Bristol Medical School, University of Bristol, Bristol, BS8 2PS, UK.
UCL Social Research Institute, University College London, London, WC1H 0AL, UK.
F1000Res. 2020 Mar 25;9:210. doi: 10.12688/f1000research.22781.2. eCollection 2020.
Researchers in evidence-based medicine cannot keep up with the amounts of both old and newly published primary research articles. Support for the early stages of the systematic review process - searching and screening studies for eligibility - is necessary because it is currently impossible to search for relevant research with precision. Better automated data extraction may not only facilitate the stage of review traditionally labelled 'data extraction', but also change earlier phases of the review process by making it possible to identify relevant research. Exponential improvements in computational processing speed and data storage are fostering the development of data mining models and algorithms. This, in combination with quicker pathways to publication, led to a large landscape of tools and methods for data mining and extraction. To review published methods and tools for data extraction to (semi)automate the systematic reviewing process. We propose to conduct a living review. With this methodology we aim to do constant evidence surveillance, bi-monthly search updates, as well as review updates every 6 months if new evidence permits it. In a cross-sectional analysis we will extract methodological characteristics and assess the quality of reporting in our included papers. We aim to increase transparency in the reporting and assessment of automation technologies to the benefit of data scientists, systematic reviewers and funders of health research. This living review will help to reduce duplicate efforts by data scientists who develop data mining methods. It will also serve to inform systematic reviewers about possibilities to support their data extraction.

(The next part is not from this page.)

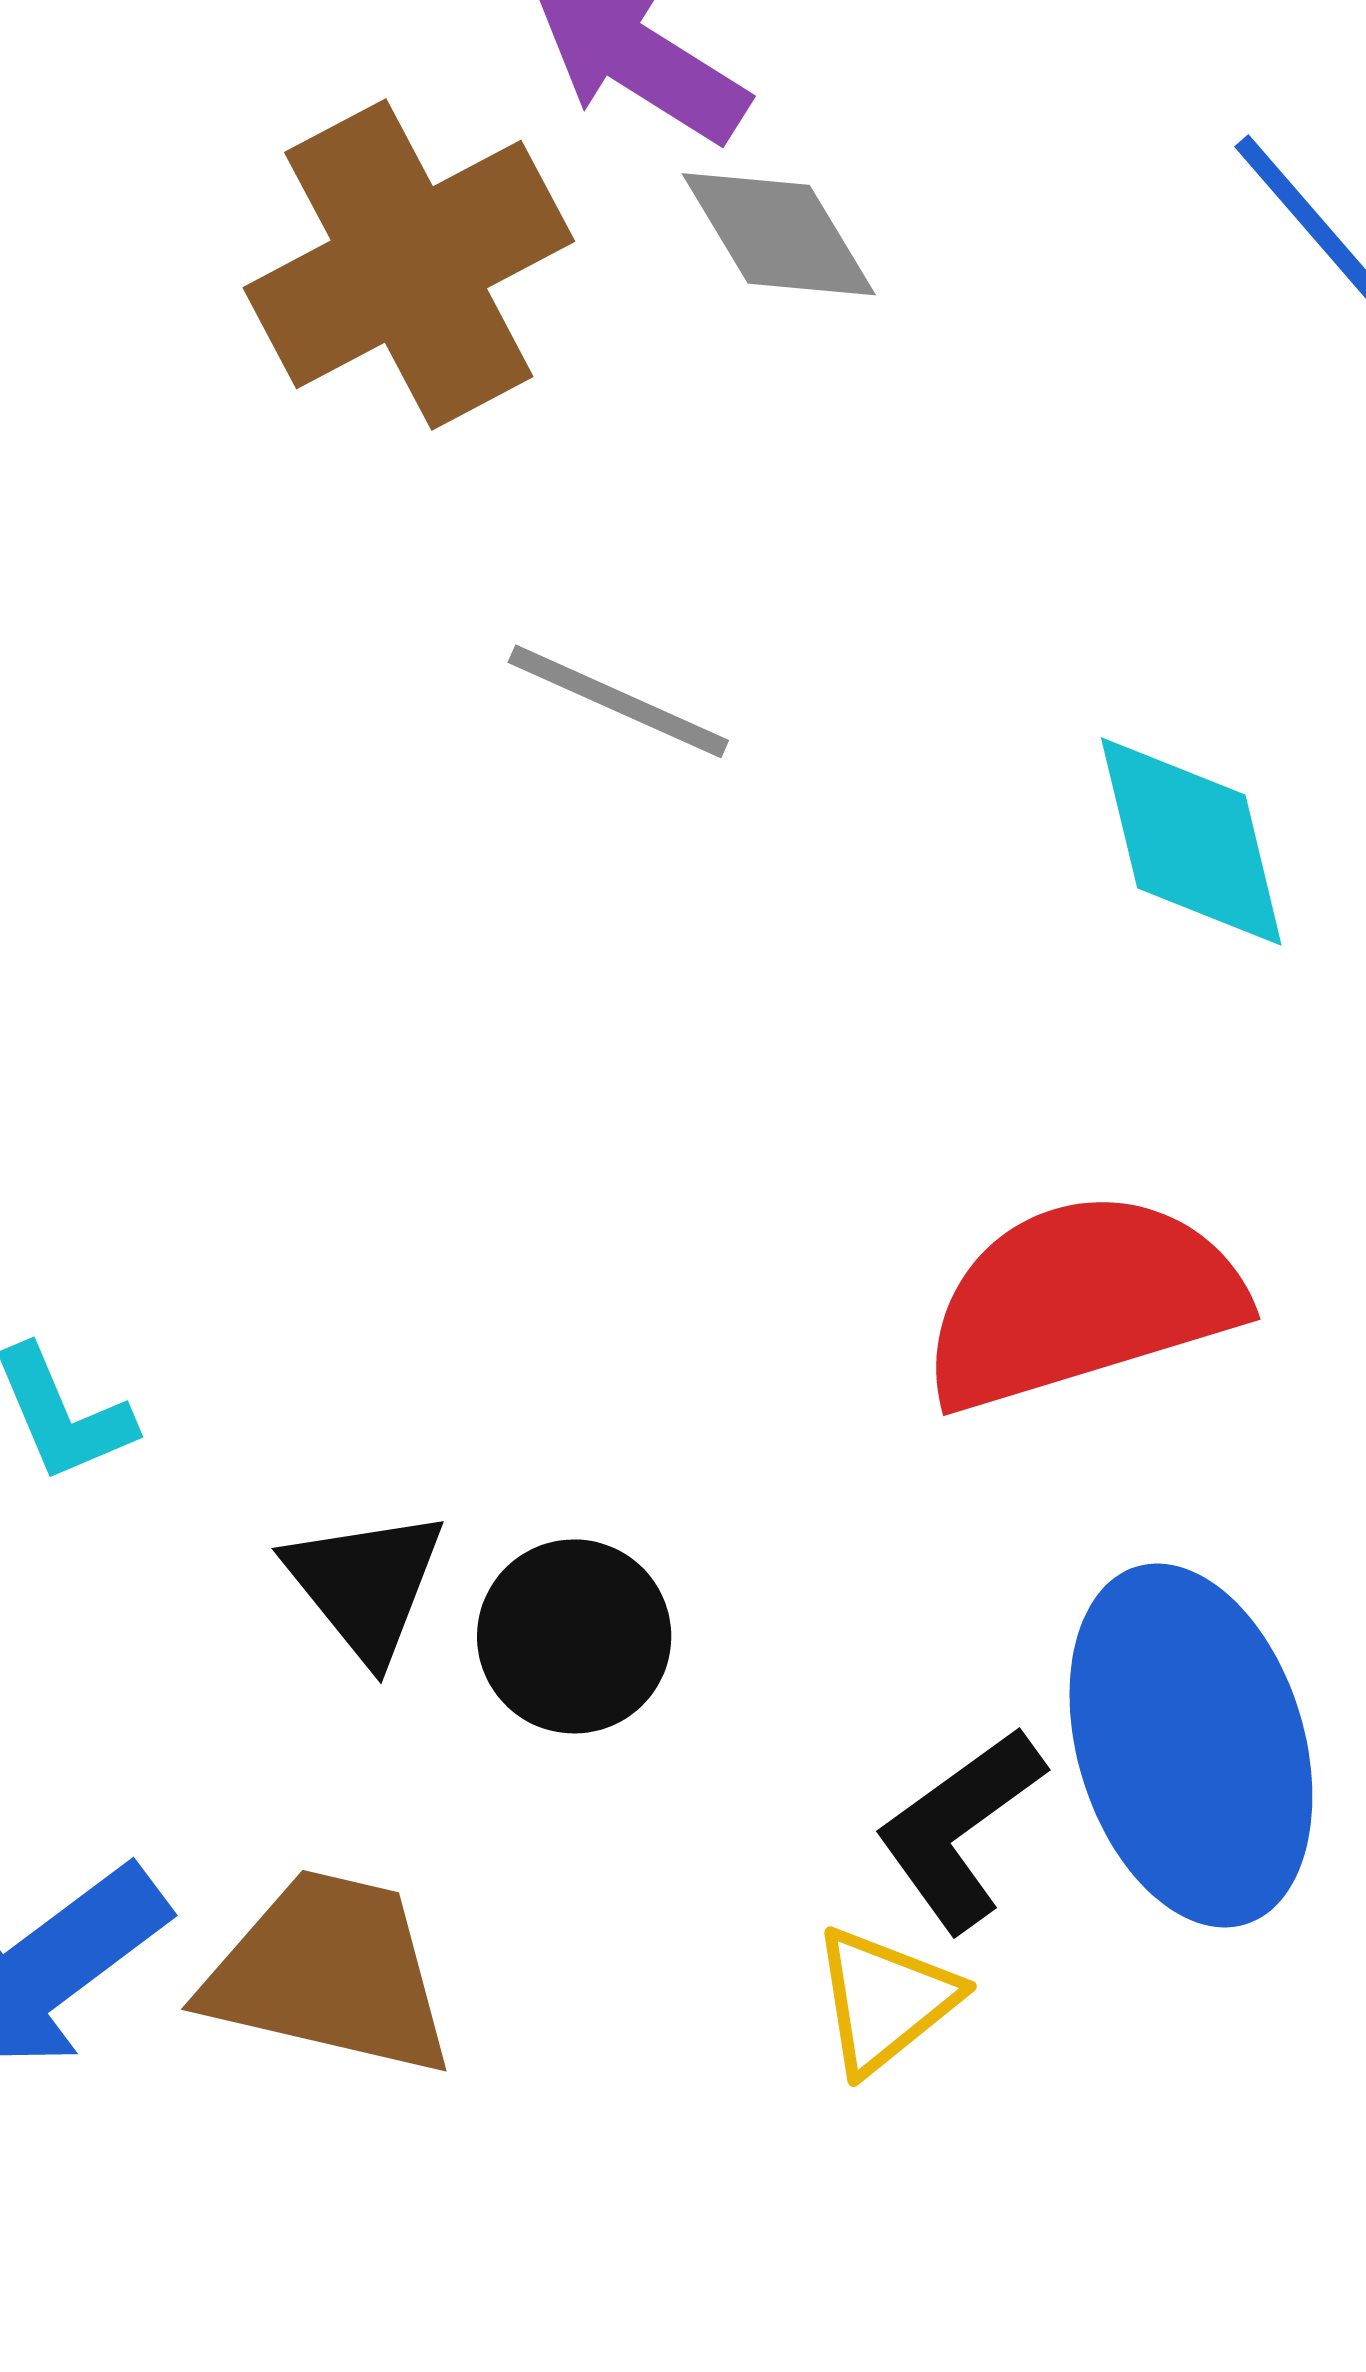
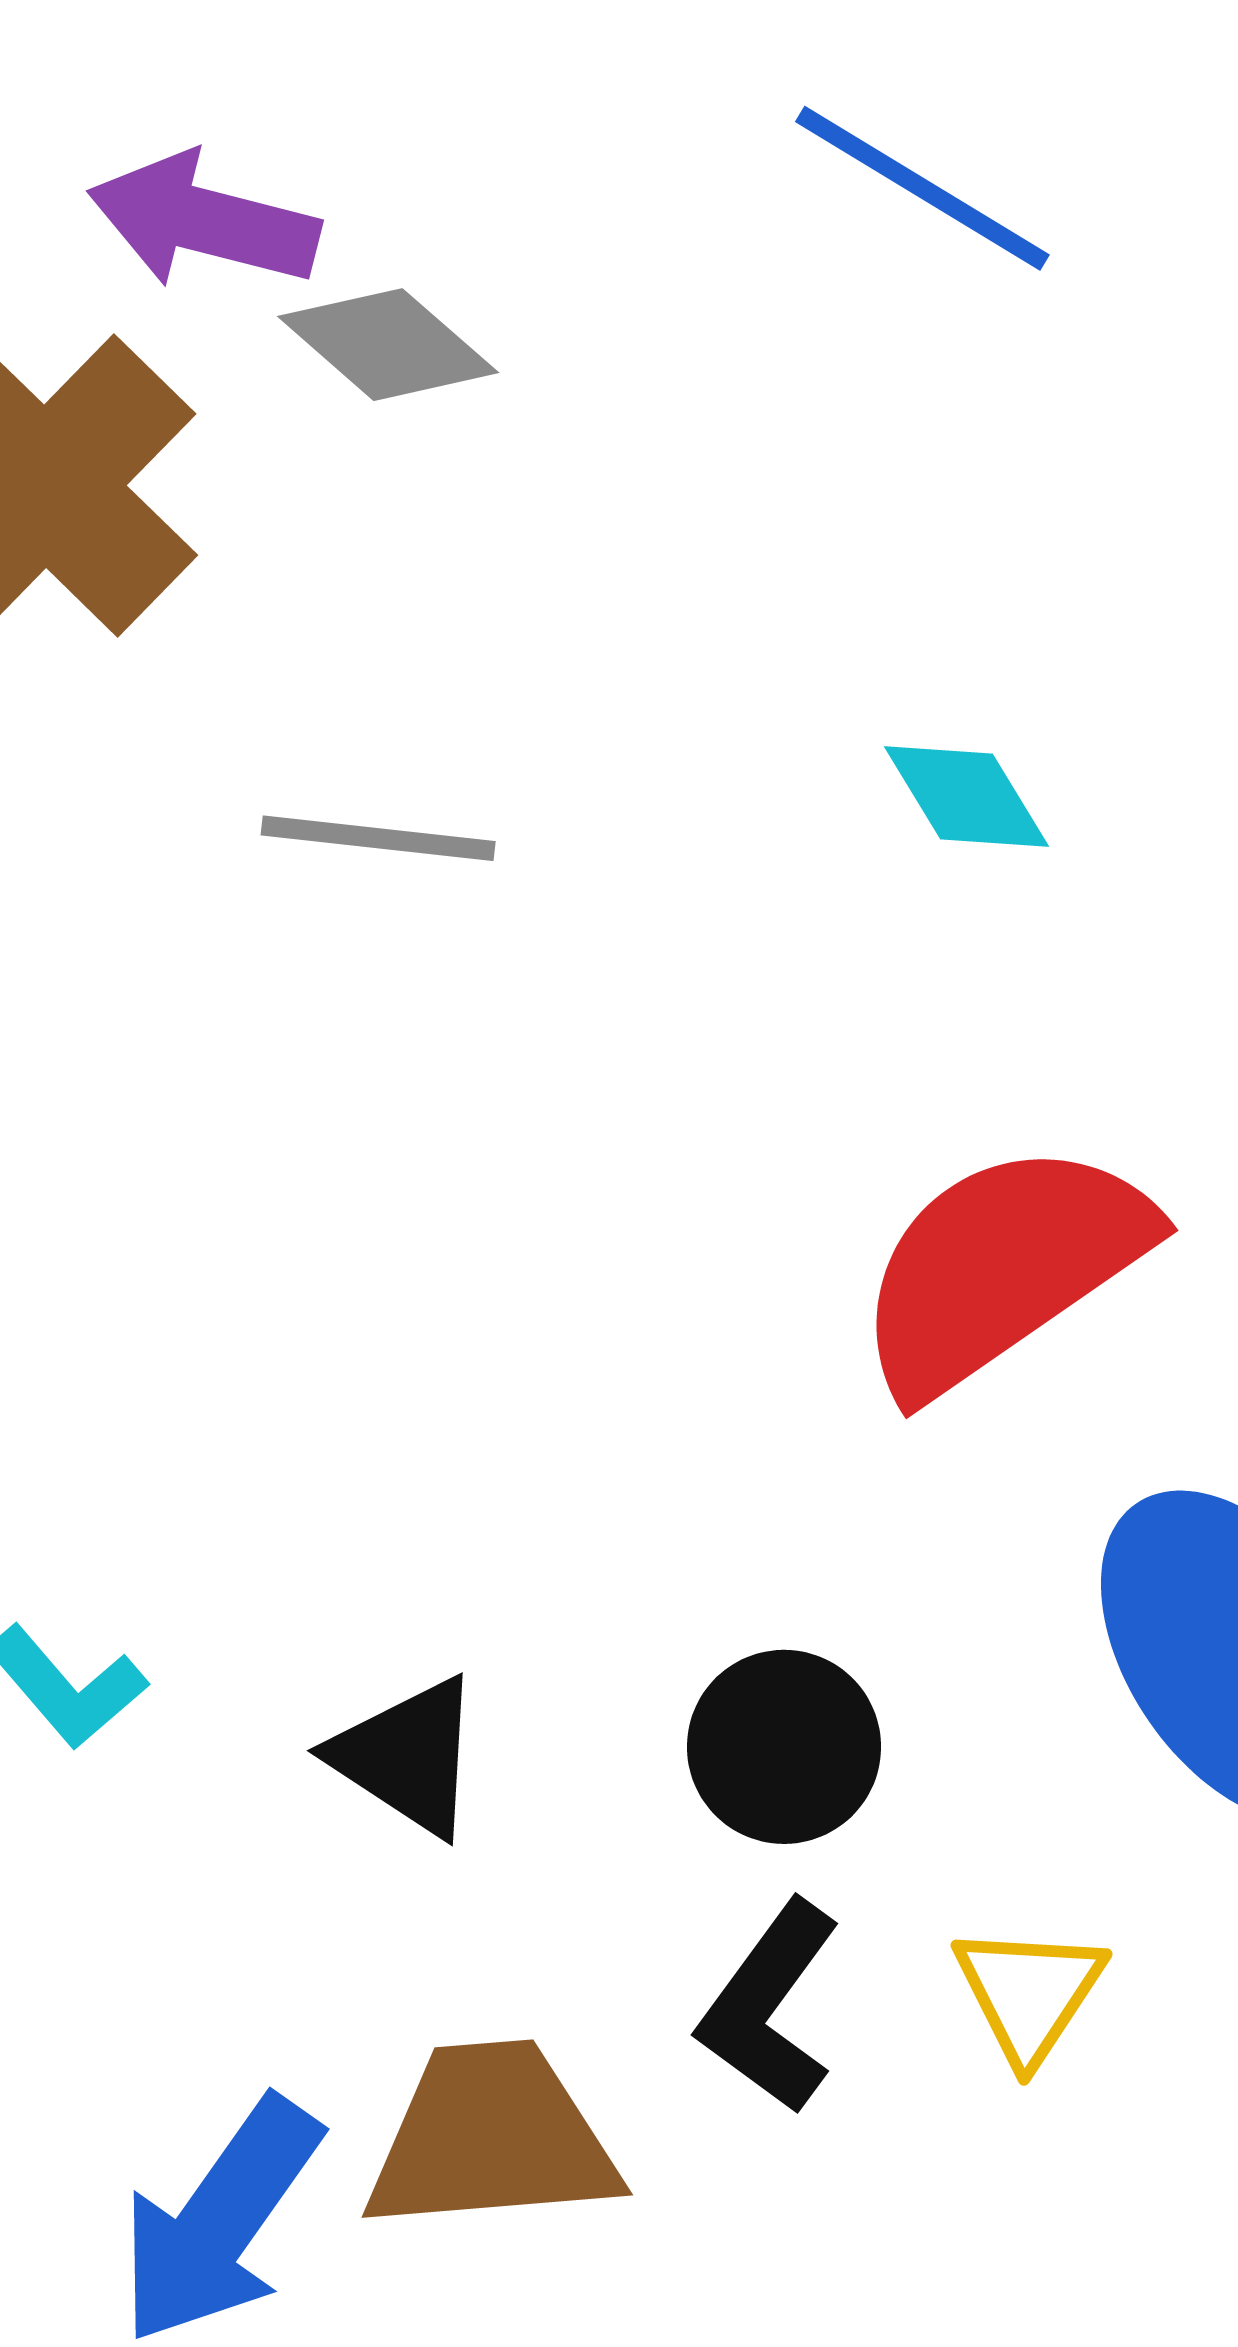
cyan diamond: (1191, 841) -> (966, 797), size x0.7
black circle: (574, 1636) -> (784, 1747), moved
black L-shape: (960, 1829) -> (770, 2007), moved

循证医学的研究人员无法跟上旧的和新发表的主要研究文章的数量。对系统评价过程早期阶段(搜索和筛选研究的资格)的支持是必要的,因为目前不可能精确地搜索相关研究。更好的自动化数据提取不仅可以促进传统上称为“数据提取”的审查阶段,而且还可以通过识别相关研究来改变审查过程的早期阶段。计算处理速度和数据存储的指数级改进促进了数据挖掘模型和算法的发展。这与更快的出版途径相结合,为数据挖掘和提取工具和方法提供了广阔的前景。 旨在审查已发表的用于(半自动)自动化系统评价过程的数据提取方法和工具。 我们建议进行实时审查。使用这种方法,我们的目标是进行持续的证据监测,每两个月进行一次搜索更新,如果有新证据,每 6 个月进行一次审查更新。在横断面分析中,我们将提取方法学特征,并评估纳入研究报告的质量。 我们旨在提高报告和评估自动化技术的透明度,使数据科学家、系统评价者和卫生研究资助者受益。这种实时审查将有助于减少数据科学家开发数据挖掘方法的重复工作。它还将为系统评价者提供支持其数据提取的可能性。